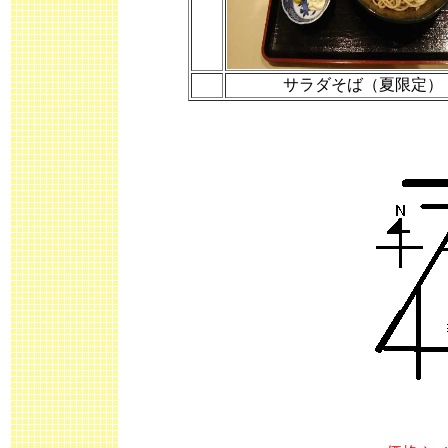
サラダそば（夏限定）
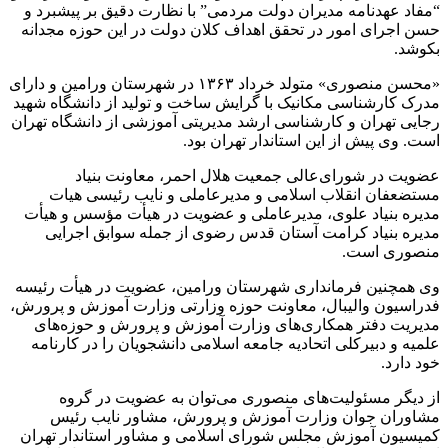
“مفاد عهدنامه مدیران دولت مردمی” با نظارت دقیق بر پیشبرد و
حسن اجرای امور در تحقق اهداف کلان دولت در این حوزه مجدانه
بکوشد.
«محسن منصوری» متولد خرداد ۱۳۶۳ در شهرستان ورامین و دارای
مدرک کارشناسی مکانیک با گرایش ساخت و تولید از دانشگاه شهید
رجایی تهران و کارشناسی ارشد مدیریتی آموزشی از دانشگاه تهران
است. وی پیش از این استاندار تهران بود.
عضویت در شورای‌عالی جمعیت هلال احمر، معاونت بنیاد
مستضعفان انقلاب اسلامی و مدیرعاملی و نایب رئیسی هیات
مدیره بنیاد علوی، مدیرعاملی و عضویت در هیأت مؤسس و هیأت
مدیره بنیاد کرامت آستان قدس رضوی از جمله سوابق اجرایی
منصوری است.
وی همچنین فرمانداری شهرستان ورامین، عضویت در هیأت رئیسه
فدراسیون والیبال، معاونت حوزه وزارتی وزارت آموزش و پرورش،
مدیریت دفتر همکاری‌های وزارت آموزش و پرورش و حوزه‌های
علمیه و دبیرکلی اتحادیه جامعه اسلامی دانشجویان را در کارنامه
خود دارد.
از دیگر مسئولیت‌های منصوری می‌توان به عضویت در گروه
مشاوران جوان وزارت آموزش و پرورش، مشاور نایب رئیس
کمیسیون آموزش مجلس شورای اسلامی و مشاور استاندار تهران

* * *

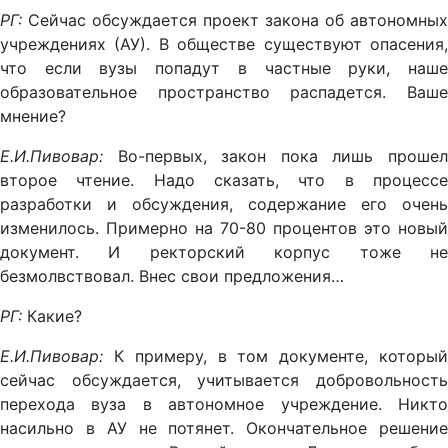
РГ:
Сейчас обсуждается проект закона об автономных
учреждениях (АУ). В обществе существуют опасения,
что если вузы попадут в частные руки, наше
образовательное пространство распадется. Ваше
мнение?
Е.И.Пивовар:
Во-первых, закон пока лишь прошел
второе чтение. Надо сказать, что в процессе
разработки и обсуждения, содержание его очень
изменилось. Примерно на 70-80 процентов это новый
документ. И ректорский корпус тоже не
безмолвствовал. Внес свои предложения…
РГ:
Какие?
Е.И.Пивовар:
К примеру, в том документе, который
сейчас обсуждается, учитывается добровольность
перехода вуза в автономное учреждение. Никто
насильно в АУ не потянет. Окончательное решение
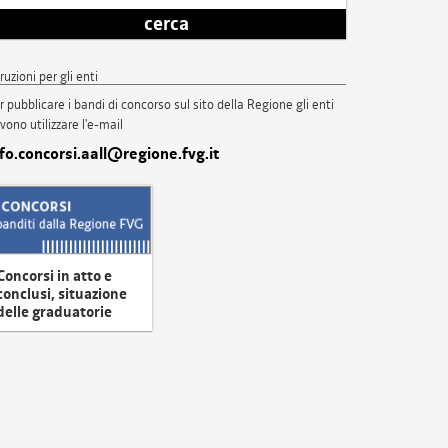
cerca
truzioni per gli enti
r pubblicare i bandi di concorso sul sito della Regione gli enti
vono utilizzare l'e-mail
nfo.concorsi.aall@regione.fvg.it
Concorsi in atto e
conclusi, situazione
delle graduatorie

---

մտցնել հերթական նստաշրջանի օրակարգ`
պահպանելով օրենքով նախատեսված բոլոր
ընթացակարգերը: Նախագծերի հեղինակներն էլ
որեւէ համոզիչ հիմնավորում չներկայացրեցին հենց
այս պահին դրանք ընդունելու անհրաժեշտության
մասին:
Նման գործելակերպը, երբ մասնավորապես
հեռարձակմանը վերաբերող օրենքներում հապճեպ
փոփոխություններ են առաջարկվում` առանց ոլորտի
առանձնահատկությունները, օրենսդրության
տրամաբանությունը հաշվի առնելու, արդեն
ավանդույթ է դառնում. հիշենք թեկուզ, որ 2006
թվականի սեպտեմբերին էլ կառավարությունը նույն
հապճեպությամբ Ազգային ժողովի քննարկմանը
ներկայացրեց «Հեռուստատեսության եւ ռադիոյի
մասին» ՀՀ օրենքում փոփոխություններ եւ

**What to do**
Lines with the string "کارشناسی": say how many appear in the entries above, giving the number alone.

**Response below**
2